This is the final story based on interviews in late February with Jason and Michell Riggs and others. The Riggs are the parents of Ryan Riggs, who is serving a life sentence for the May 13, 2016 murder of Chantay Blankinship of North Lake Brownwood.

Michelle Riggs said she never asked God to spare her son from the death penalty. “I just prayed for God’s will,” she said.

After Ryan Riggs was sentenced to life in prison without parole on Feb. 15, 2019, Chantay Blankinship’s mother and stepfather, Michelle and Steven McDaniel, approached Jason and Michelle Riggs outside the courtroom.

“They waited for us outside the courtroom and we talked,” Michelle Riggs recalled. “Michelle McDaniel hugged me and I told her that I loved her daughter and she said ‘I know you did.’ She told me that (Chantay) talked about me to her.

“There are times when she comes to church and we’ve hugged each other, we’ve prayed together, we’ve talked about getting together, just the two of us sometime and just talking. That’s just been a beautiful experience.”

Michelle McDaniel, speaking by phone, said, “I go to church with Michelle (Riggs) and we do talk. I can see the remorse in her eyes when she talks with me. I’m glad it’s all over and (Ryan Riggs) is behind bars. I don’t hold anything against (Jason and Michelle Riggs).”

The wound of losing her daughter “never heals. It’s still like yesterday,” McDaniel said. “I resent the son for what he did. I forgave (Ryan Riggs) to an extent but not all the way.”

Sheriff’s Lt. Scott Bird, who held the rank of sergeant at the time of the investigation into Blankinship’s murder and was the lead investigator in the case, recalled taking Ryan Riggs’ confession with Texas Ranger Jason Shea.

“When I spoke with him he was not emotional,” Bird said. “He was just speaking very matter of fact and very detailed. He didn’t try to hide anything from us. We’d ask him a question, he’d answer it.”

Riggs’ parents, Bird recalled, were “distraught, kind of in shock.”

Bird said he empathizes with Jason and Michelle Riggs. “They ended up getting a life sentence too, away from their son, and they didn’t do anything wrong,” Bird said. “They’ll never get to give him a hug on Christmas or give him birthday presents at a family setting.

“They lost their son.
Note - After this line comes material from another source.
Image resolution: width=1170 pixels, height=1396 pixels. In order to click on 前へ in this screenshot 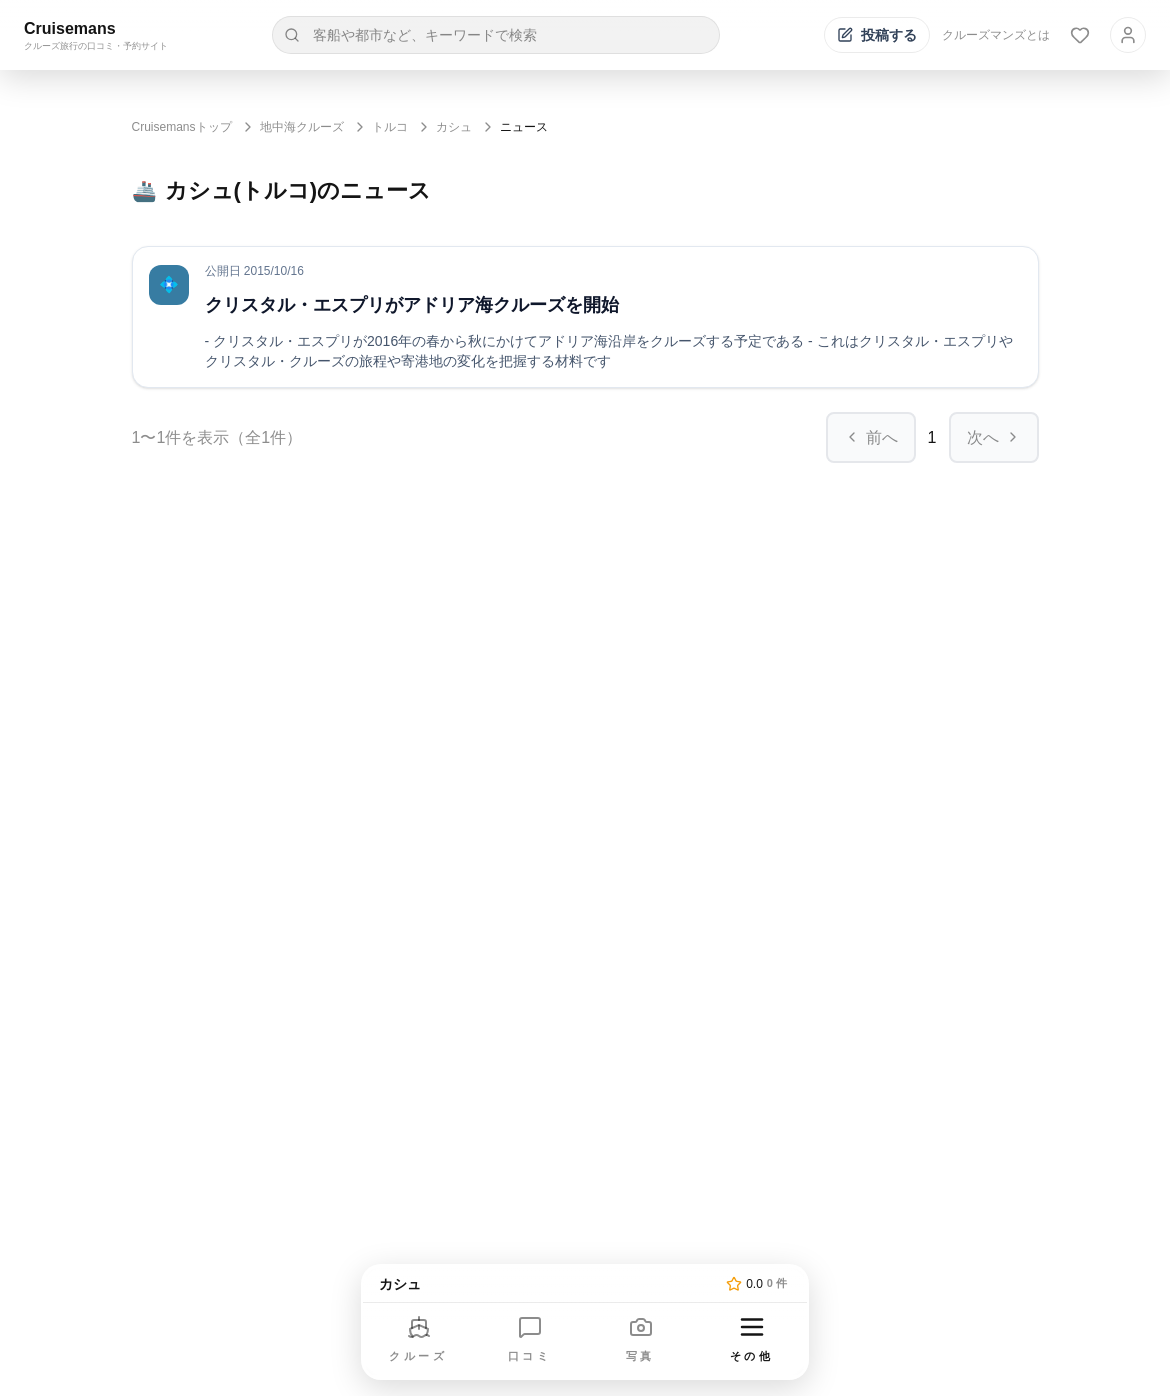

Now granted they can go talk to their son and go see him, where Chantay’s parents can’t, but he will never see free light again.”

Jason and Michelle Riggs “didn’t take Chantay. To me,  they’re pretty much victims in this as well,” Bird said.

“I do feel for J.D. and Michelle Riggs but I have empathy for Chantay’s parents as well. Yes, Chantay’s gone. Her parents can’t ever talk to her again. Ryan’s parents can talk to him but they’ll never get the same kind of conversations you can have with your family.

“I cannot even begin to feel what they’re feeling. They were always very polite and courteous to us, even when we were searching their house. Mom was a little upset but that’s understandable. J.D. was very professional and kind and courteous. Never once did they say anything bad to us even in the midst of searching their house. They knew we had a job to do.”

Ron Keener, pastor of North Lake Community Church, said he hopes Jason and Michelle Riggs’ interview with the Bulletin will show “there is life after tragedy, and there’s life after the trauma of this painful experience here in our community.

“I believe as their pastor for the past eight years, that J.D. and Michelle have grown so deeply in the Lord, especially in the last three years. And as Elaine and I have watched them, they have risen to a higher plain because of the tragedy and trauma in their lives.”

Keener noted a poster on the wall of the church with the words “you’re not finished when you lose, you’re finished when you quit.”

“That’s very significant to me because they have not quit,” Keener said. “It would have been very easy for J.D. and Michelle Riggs to turn, run, been mad at God, said we’re through, we don’t understand, but they’ve been just the opposite.

“Certainly they’ve had their times of emotions, discouragement and a lot of questions, but in the tragedy I believe there’s been a triumph for this couple and our church. We’ve been able to look at the horrible nature of what took place and it’s given all of us a renewal of hope in the Lord Jesus Christ.”

Keener’s wife, Elaine, said, “we can’t lose sight of the fact that Michelle McDaniel cannot go visit Chantay three times a month. They can’t celebrate holidays. They can’t celebrate birthdays.

“We’re glad Ryan and his parents have this opportunity to visit three times a month but we have to keep in mind Chantay’s family cannot do so.”

Ron Keener agreed, adding, “As pastor, Elaine and I pray all the time for genuine forgiveness. We talk about that all the time — forgiveness. The most difficult assignment for any of us is to forgive. We cannot move forward unless there is genuine forgiveness that’s more than words.

“To actually do it — we have seen this happen. We’ve seen that in different lives and different stories.”